И он выбежал во двор, отдернул зеленую брезентовую накидку, которая накрывала груз на подводе, и потащил в дом один из наполовину наполненных белых мешков, которые лежали в телеге под брезентом.
– На, бери, пригодится, а я поеду, опаздываю уже! Короче, меня скоро выписывают на фронт, и заскочить к вам я, наверно, уже не смогу! А так хотелось бы повидать и Рувимчика, и Раечку!

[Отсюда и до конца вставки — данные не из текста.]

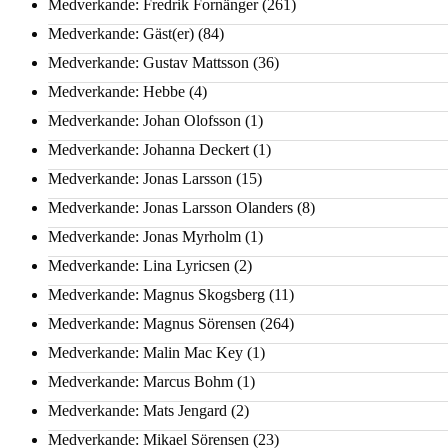
Medverkande: Fredrik Fornänger
(261)
Medverkande: Gäst(er)
(84)
Medverkande: Gustav Mattsson
(36)
Medverkande: Hebbe
(4)
Medverkande: Johan Olofsson
(1)
Medverkande: Johanna Deckert
(1)
Medverkande: Jonas Larsson
(15)
Medverkande: Jonas Larsson Olanders
(8)
Medverkande: Jonas Myrholm
(1)
Medverkande: Lina Lyricsen
(2)
Medverkande: Magnus Skogsberg
(11)
Medverkande: Magnus Sörensen
(264)
Medverkande: Malin Mac Key
(1)
Medverkande: Marcus Bohm
(1)
Medverkande: Mats Jengard
(2)
Medverkande: Mikael Sörensen
(23)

И он, хлестнув лошадь кнутом, поехал со двора. А мама, заглянув в мешок, прямо обмерла от счастья: в мешке был белый говяжий нутряной жир! Первый жир, который она увидела после начала войны! Мама тут же растопила печь и начала переплавлять этот жир, затем разливать его в глубокие фаянсовые тарелки. То ли жир был от очень старой скотины, то ли просто несвежий, но вонь от него при переплавке стояла ужасная. Через некоторое время жир застывал в тарелке, мама аккуратно вынимала из нее красивые, повторявшие форму тарелки куски и ставила их один на один в погреб. А потом начала печь на этом перетопленном жиру картофельные блинчики под названием «деруны». О, какая это была божественная еда! Я носился по двору, изображая из себя и резвого скакуна, и телегу, и седока одновременно, и время от времени подбегал к раскрытому настежь окну, получал очередной блин и снова убегал играть. Это обжорство кончилось для меня очень плачевно – страшная рвота и на всю жизнь отвращение к блинам из сырой картошки, именуемым дерунами.
А Иван Иванович остался жив, и снова встретили мы его лишь после войны. И снова они обнялись, и снова мама плакала – на сей раз, наверно, от воспоминаний обо всех погибших, о пережитом за эти годы и, конечно, о говяжьем жире, который так здорово тогда нас выручил!